Lawyers for Ingmar Guandique, the man convicted of killing former federal intern Chandra Levy, on Thursday asked a D.C. Superior Court judge to order prosecutors to release a 911 call made by one of Levy’s neighbors in her Northwest apartment building who allegedly told the operator of hearing a “bloodcurdling scream.”
At the hearing before D.C. Superior Court Judge Gerald I. Fisher, Guandique’s lawyers said a recording of the 911 call, as well as the D.C. police radio run, were not given to them at the time of their client’s 2010 trial. During that trial, prosecutors had argued Guandique killed Levy on May 1, 2001, while she was on a jog in Rock Creek Park.
In recent hearings, Guandique’s lawyers, with the District’s Public Defender Service, have said their client deserves a new trial, but have not filed a formal request. In addition to the 911 call, the attorneys have argued that new information they received from the prosecutors in December about the government’s main witness, Armando Morales, also merits a new trial. Morales was a former cellmate of Guandique’s who testified that Guandique confessed to him that he killed Levy.

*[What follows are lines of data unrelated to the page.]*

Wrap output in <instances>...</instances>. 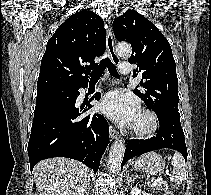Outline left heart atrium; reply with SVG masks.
<instances>
[{
  "instance_id": "39dd6f15",
  "label": "left heart atrium",
  "mask_w": 211,
  "mask_h": 195,
  "mask_svg": "<svg viewBox=\"0 0 211 195\" xmlns=\"http://www.w3.org/2000/svg\"><path fill=\"white\" fill-rule=\"evenodd\" d=\"M138 103L130 95L120 91L107 93L101 104V111L120 124H131L138 115Z\"/></svg>"
}]
</instances>
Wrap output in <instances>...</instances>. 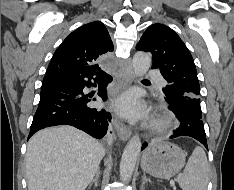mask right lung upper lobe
I'll use <instances>...</instances> for the list:
<instances>
[{
  "instance_id": "cb5924a9",
  "label": "right lung upper lobe",
  "mask_w": 234,
  "mask_h": 190,
  "mask_svg": "<svg viewBox=\"0 0 234 190\" xmlns=\"http://www.w3.org/2000/svg\"><path fill=\"white\" fill-rule=\"evenodd\" d=\"M113 49L109 33L102 22L83 25L69 34L55 51L45 77L69 69L97 65L95 63Z\"/></svg>"
}]
</instances>
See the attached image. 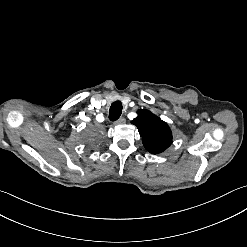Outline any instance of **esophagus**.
Listing matches in <instances>:
<instances>
[{
    "label": "esophagus",
    "mask_w": 247,
    "mask_h": 247,
    "mask_svg": "<svg viewBox=\"0 0 247 247\" xmlns=\"http://www.w3.org/2000/svg\"><path fill=\"white\" fill-rule=\"evenodd\" d=\"M126 122V119L124 117L119 118L118 120H116L115 124L116 125H122Z\"/></svg>",
    "instance_id": "1"
}]
</instances>
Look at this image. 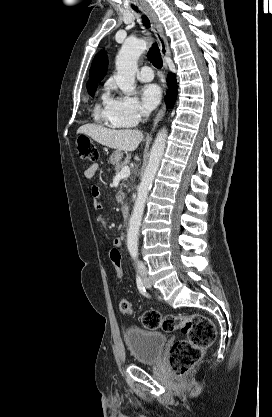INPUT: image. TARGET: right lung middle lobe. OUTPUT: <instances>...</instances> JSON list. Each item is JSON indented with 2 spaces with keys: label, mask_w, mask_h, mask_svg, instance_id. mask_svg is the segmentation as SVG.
Wrapping results in <instances>:
<instances>
[{
  "label": "right lung middle lobe",
  "mask_w": 272,
  "mask_h": 417,
  "mask_svg": "<svg viewBox=\"0 0 272 417\" xmlns=\"http://www.w3.org/2000/svg\"><path fill=\"white\" fill-rule=\"evenodd\" d=\"M87 91H88L89 95L93 96L94 95V92H95V89H93V90H87Z\"/></svg>",
  "instance_id": "1"
}]
</instances>
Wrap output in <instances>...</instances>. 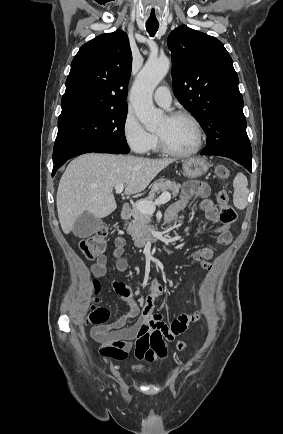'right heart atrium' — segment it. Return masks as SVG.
<instances>
[{"instance_id":"1","label":"right heart atrium","mask_w":283,"mask_h":434,"mask_svg":"<svg viewBox=\"0 0 283 434\" xmlns=\"http://www.w3.org/2000/svg\"><path fill=\"white\" fill-rule=\"evenodd\" d=\"M122 133L129 148L138 154L149 152L157 142L156 135L149 132L130 110L124 117Z\"/></svg>"}]
</instances>
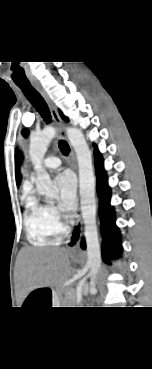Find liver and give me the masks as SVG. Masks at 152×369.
<instances>
[{"instance_id":"6515ba94","label":"liver","mask_w":152,"mask_h":369,"mask_svg":"<svg viewBox=\"0 0 152 369\" xmlns=\"http://www.w3.org/2000/svg\"><path fill=\"white\" fill-rule=\"evenodd\" d=\"M19 261L18 278L25 293L62 284L70 274L65 249L25 247L19 253Z\"/></svg>"}]
</instances>
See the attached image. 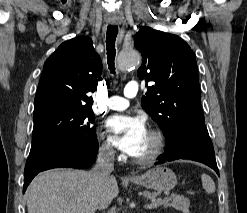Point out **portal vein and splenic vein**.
<instances>
[{
	"label": "portal vein and splenic vein",
	"instance_id": "1",
	"mask_svg": "<svg viewBox=\"0 0 247 213\" xmlns=\"http://www.w3.org/2000/svg\"><path fill=\"white\" fill-rule=\"evenodd\" d=\"M171 199H172V196H168L164 199L154 200L150 204H145L144 207L146 209L157 208V207L161 206L162 204H164L166 201L171 200Z\"/></svg>",
	"mask_w": 247,
	"mask_h": 213
}]
</instances>
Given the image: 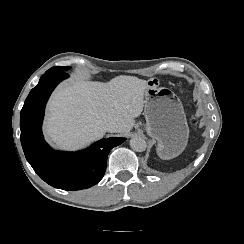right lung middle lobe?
<instances>
[{"instance_id":"dd1d6c3e","label":"right lung middle lobe","mask_w":244,"mask_h":244,"mask_svg":"<svg viewBox=\"0 0 244 244\" xmlns=\"http://www.w3.org/2000/svg\"><path fill=\"white\" fill-rule=\"evenodd\" d=\"M69 69V67H52V68H50L48 71H52V70H58V71H66V70H68Z\"/></svg>"}]
</instances>
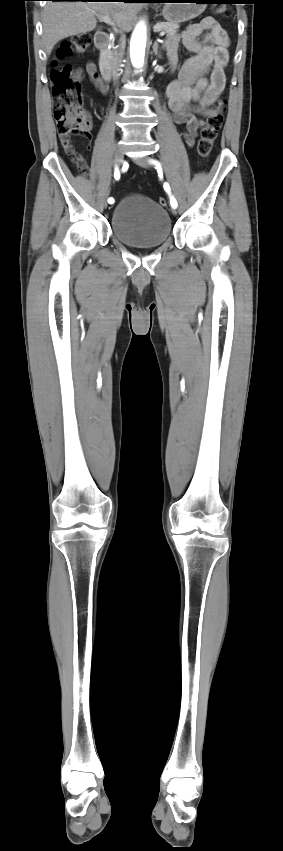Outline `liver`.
<instances>
[{
  "instance_id": "6515ba94",
  "label": "liver",
  "mask_w": 283,
  "mask_h": 851,
  "mask_svg": "<svg viewBox=\"0 0 283 851\" xmlns=\"http://www.w3.org/2000/svg\"><path fill=\"white\" fill-rule=\"evenodd\" d=\"M142 7L131 2L48 1L42 13L45 52L50 55L62 39L94 30L97 13L111 16L120 31L129 32Z\"/></svg>"
}]
</instances>
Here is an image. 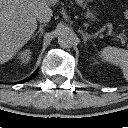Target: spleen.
I'll list each match as a JSON object with an SVG mask.
<instances>
[{"label": "spleen", "instance_id": "spleen-1", "mask_svg": "<svg viewBox=\"0 0 128 128\" xmlns=\"http://www.w3.org/2000/svg\"><path fill=\"white\" fill-rule=\"evenodd\" d=\"M100 55L104 61L120 66L124 78L128 81V50L105 47Z\"/></svg>", "mask_w": 128, "mask_h": 128}]
</instances>
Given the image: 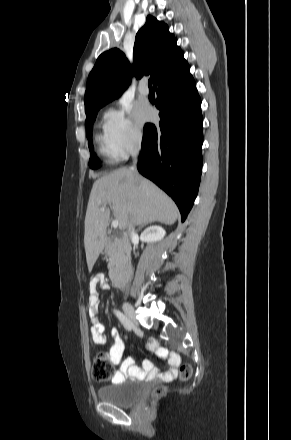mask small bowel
<instances>
[{"label": "small bowel", "mask_w": 291, "mask_h": 440, "mask_svg": "<svg viewBox=\"0 0 291 440\" xmlns=\"http://www.w3.org/2000/svg\"><path fill=\"white\" fill-rule=\"evenodd\" d=\"M98 286L102 289L108 287L103 275H96L90 280L88 299L89 316L91 318V337L96 345H103L106 342V338L104 334V326L98 318V308L100 303ZM111 337L113 339V345L106 353V356L111 364L118 365L124 354V342L116 329L111 331ZM147 349L158 353L159 356L167 362L168 369L165 372H161L160 369H158L150 360H145L143 362V369H140L131 357H127L123 360L120 369L113 372L112 382L116 383L122 381L126 377L132 379H152L156 377L169 379L178 373L181 364V358L178 354L174 352L170 353L166 349L160 348L156 340L150 341L147 344Z\"/></svg>", "instance_id": "small-bowel-1"}]
</instances>
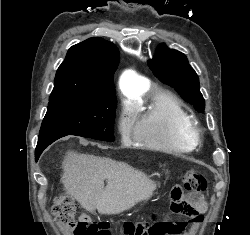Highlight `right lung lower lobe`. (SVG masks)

It is unclear what new information about Morales was provided to defense attorneys. Fisher restricted the public release of those details after prosecutors said they had safety concerns for Morales should that information become public.
Guandique, 30, a Salvadoran who is in the United States illegally, was convicted of first-degree murder charges after the eight-week, high-profile trial. He later was sentenced to 60 years in prison. The case drew national attention because the intern was having an affair with Gary A. Condit, the married congressman from her home town in California.